Los recientes estudios de centros de investigación económica encendieron las alertas sobre la situación del mercado laboral colombiano. Aunque el Gobierno defendió el incremento histórico del salario mínimo para 2026 como una medida para mejorar el ingreso de los trabajadores, análisis de Fedesarrollo y de Anif muestran que el panorama presenta importantes desafíos para el empleo formal y los salarios.

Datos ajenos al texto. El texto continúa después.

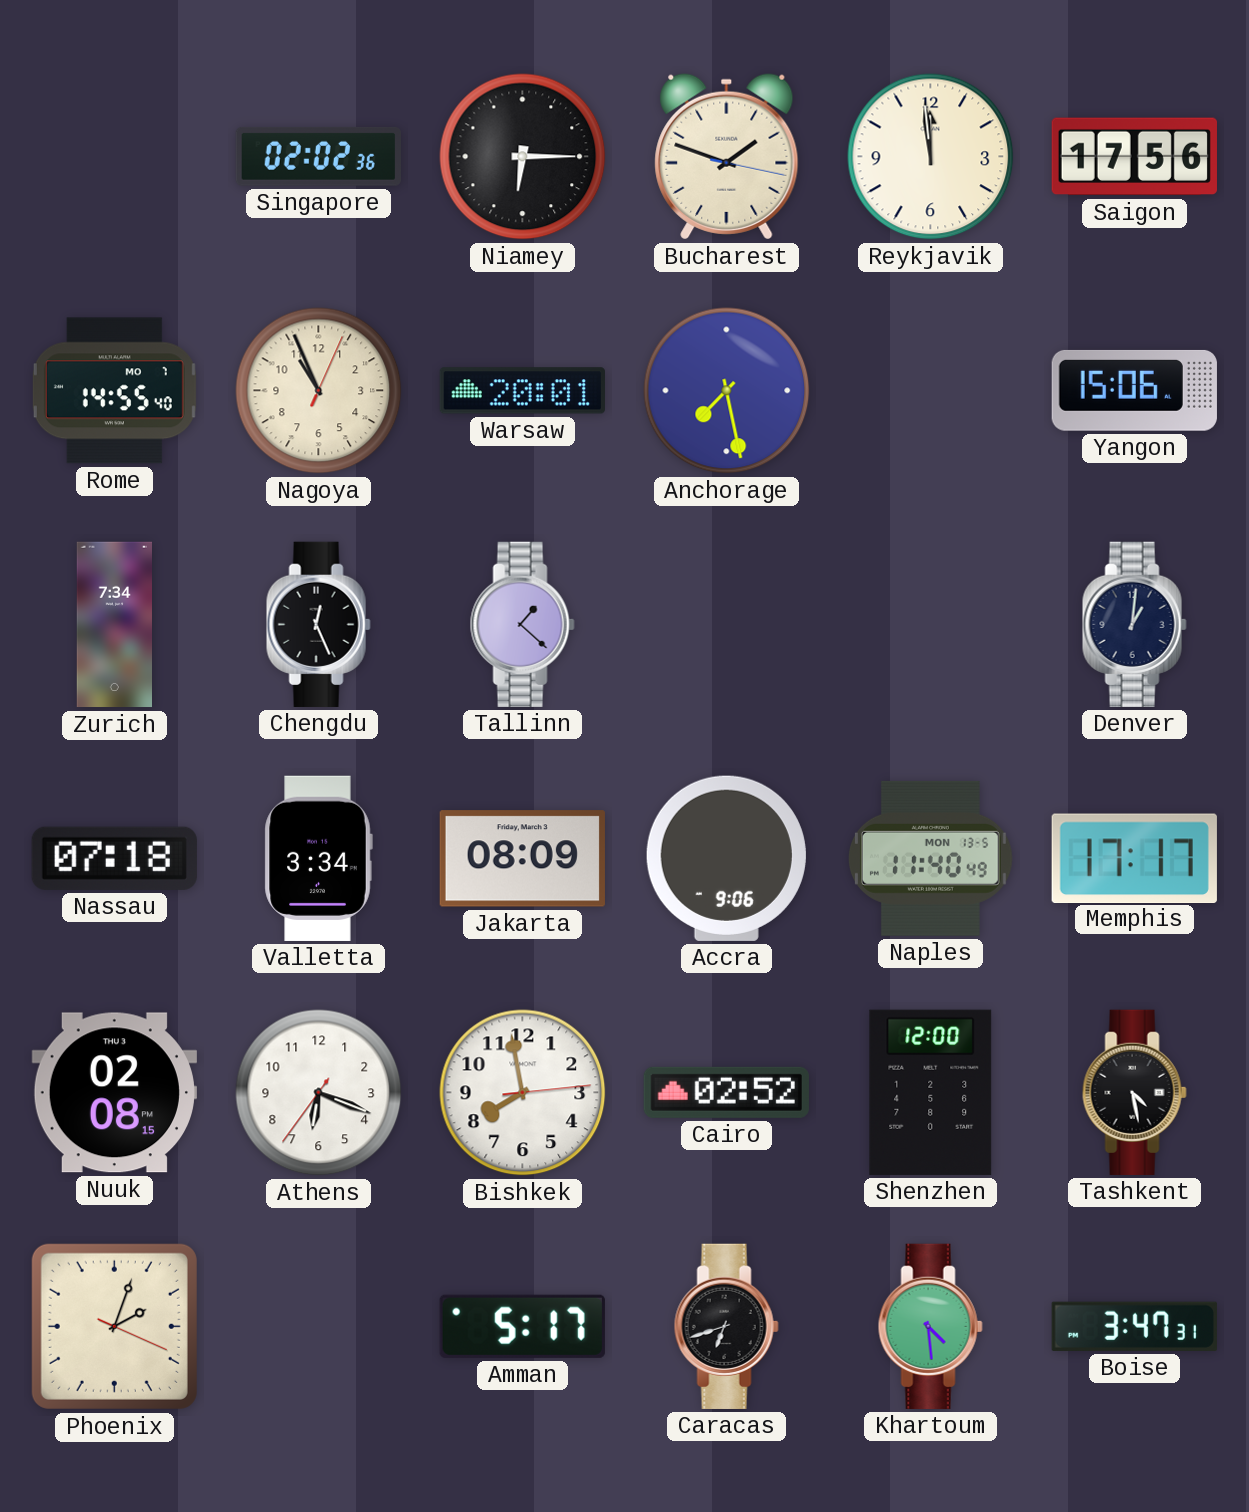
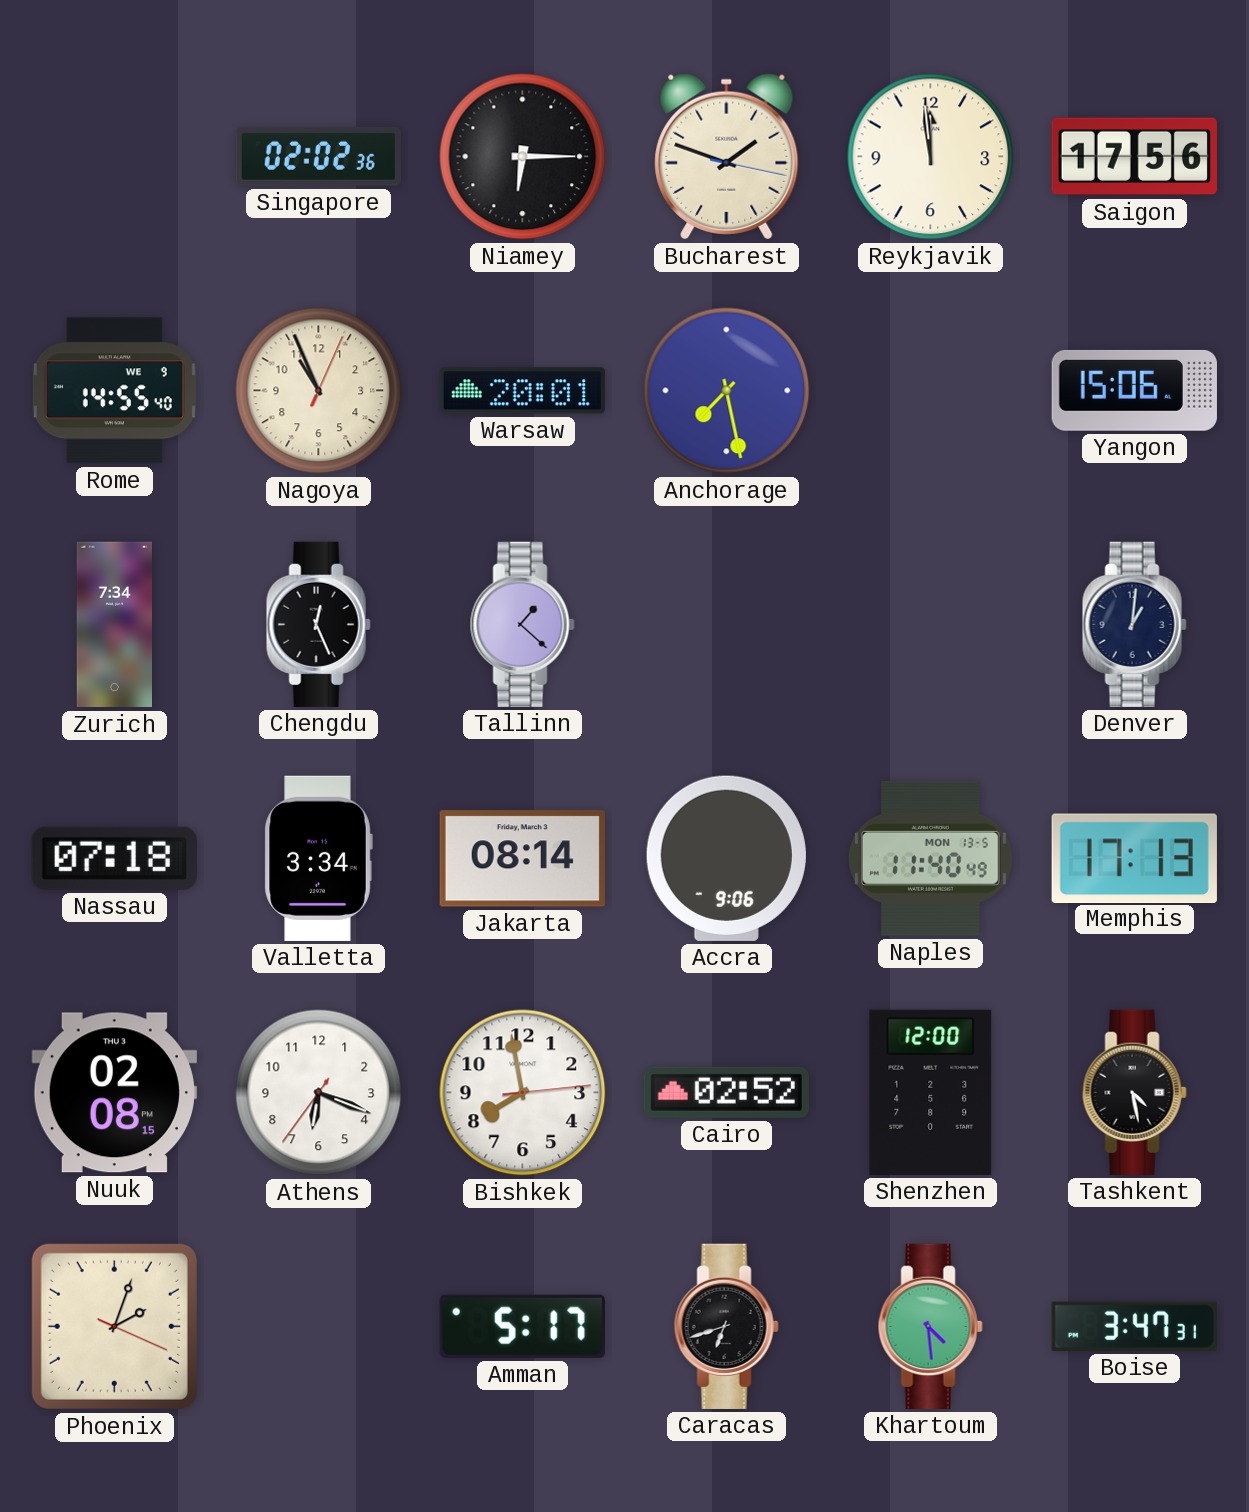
Rome date: MO 7 -> WE 9
Jakarta: 08:09 -> 08:14
Memphis: 17:17 -> 17:13
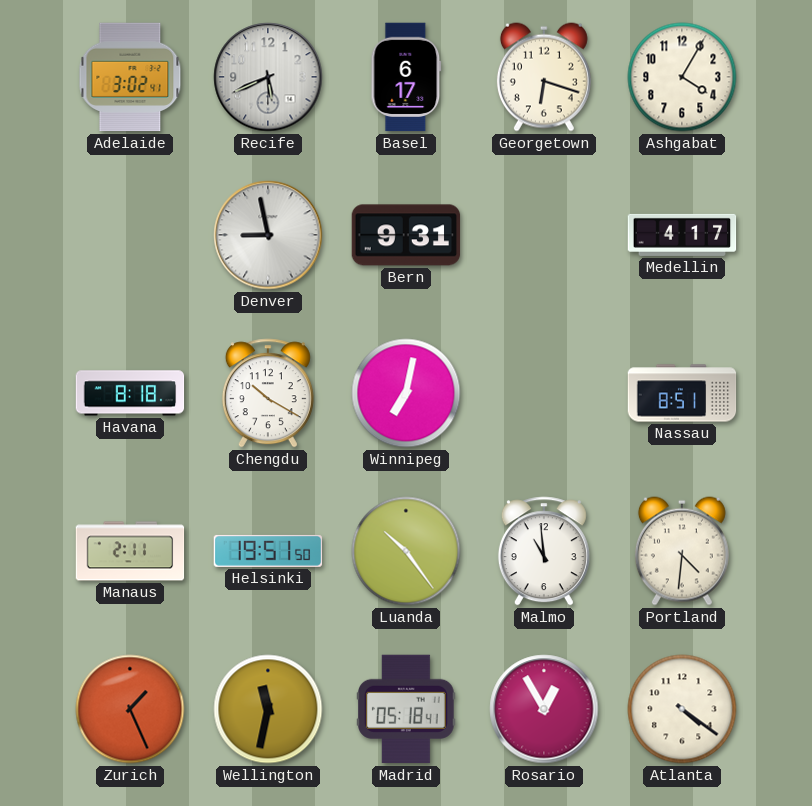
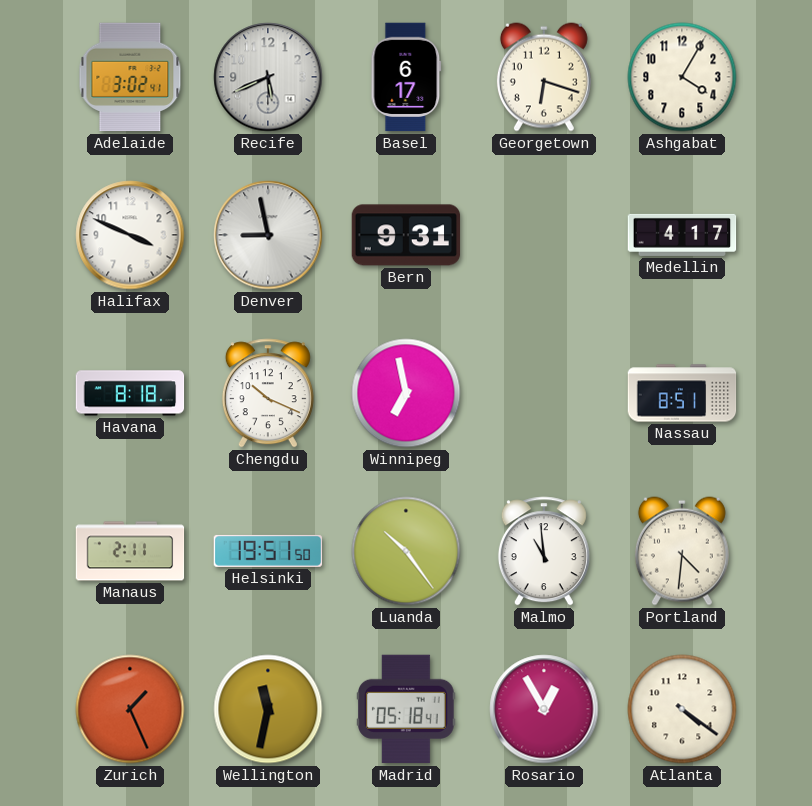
Halifax: none -> 3:49
Chengdu: 10:20 -> 10:19
Winnipeg: 7:02 -> 6:58
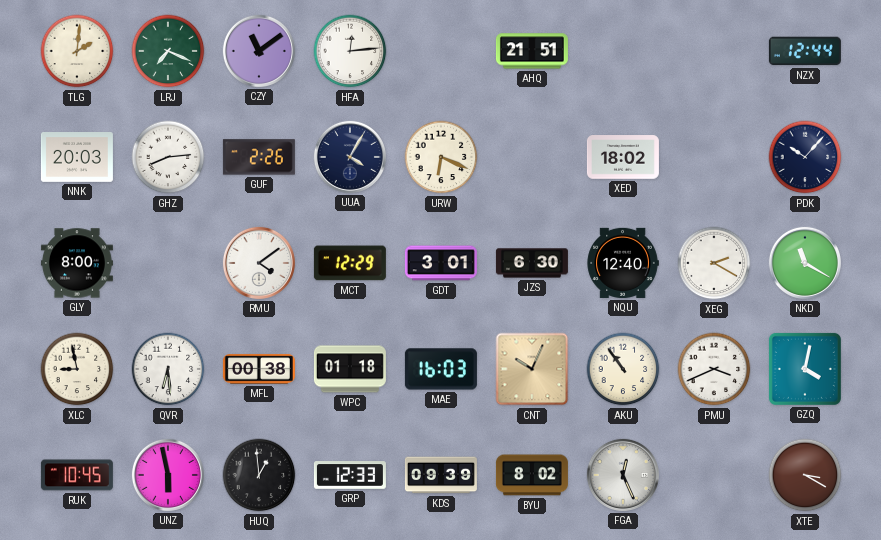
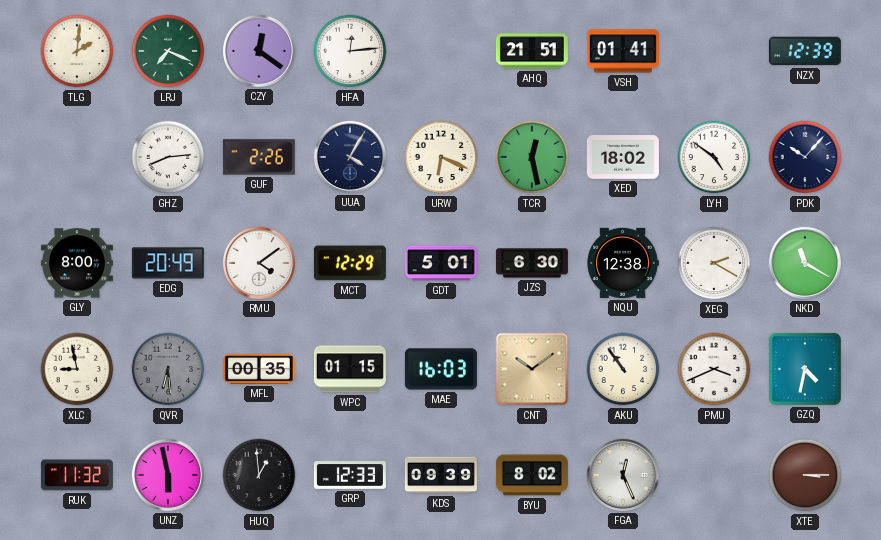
CZY: 11:09 -> 12:21
VSH: none -> 01:41
NZX: 12:44 -> 12:39
NNK: 20:03 -> none
TCR: none -> 12:28
LYH: none -> 4:51
EDG: none -> 20:49
GDT: 3:01 -> 5:01
NQU: 12:40 -> 12:38
QVR dial: white -> grey
MFL: 00:38 -> 00:35
WPC: 01:18 -> 01:15
CNT: 10:04 -> 10:09
GZQ: 4:02 -> 4:32
RUK: 10:45 -> 11:32
XTE: 3:20 -> 3:15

Uno de los informes fue elaborado por Marcela Meléndez, directora de Fedesarrollo, junto con la economista Marcela Eslava, profesora de la Universidad de los Andes. La investigación concluyó que el 49 % de los trabajadores del país recibe ingresos inferiores a un salario mínimo, mientras que el 29 % gana un millón de pesos mensuales o menos, así lo reveló el informe publicado en La República.
Colombia revela preocupante panorama del mercado laboral
Las investigadoras señalaron que uno de los principales obstáculos para generar empleo formal son los elevados costos no salariales. En Colombia representan cerca del 60 % del salario base, una cifra muy superior a la registrada en países como Perú (27 %), Chile (28 %) y México (37 %). Según las economistas, esto demuestra que el salario mínimo legal no funciona como un piso efectivo para una gran parte de los trabajadores, especialmente quienes laboran por cuenta propia o en la informalidad.
Por su parte, un informe de Anif evidenció que cada vez más trabajadores formales reciben exactamente un salario mínimo. Durante el primer trimestre de 2026, el número de personas en esa condición pasó de 3,3 millones a 3,6 millones. El análisis, presentado por el presidente del centro de estudios, José Ignacio López, indica que muchas empresas ajustaron únicamente los salarios más bajos, mientras el resto de la escala salarial permaneció prácticamente sin cambios.
El documento también advierte que el aumento del salario mínimo amplió la brecha con los trabajadores informales, quienes ahora registran mayores ingresos por debajo del nuevo piso salarial. Para 2026, el Gobierno del presidente Gustavo Petro decretó un incremento del 23,7 %, llevando el salario mínimo a $1.750.905, más un auxilio de transporte de $249.095, para un ingreso total cercano a los dos millones de pesos. El ministro de Trabajo, Antonio Sanguino, afirmó que la decisión buscó proteger el poder adquisitivo de los trabajadores teniendo en cuenta la inflación, la productividad y el crecimiento económico. Sin embargo, los estudios de Fedesarrollo y Anif sostienen que el aumento también ha generado efectos sobre la estructura salarial y el comportamiento del mercado laboral colombiano. Estos informes con datos y argumentos revelan que la política del salario vital del gobierno le ha pasado factura a la clase laboral colombiana, pues el incremento del salario vital no ha beneficiado ni a los trabajadores ni a los empresarios.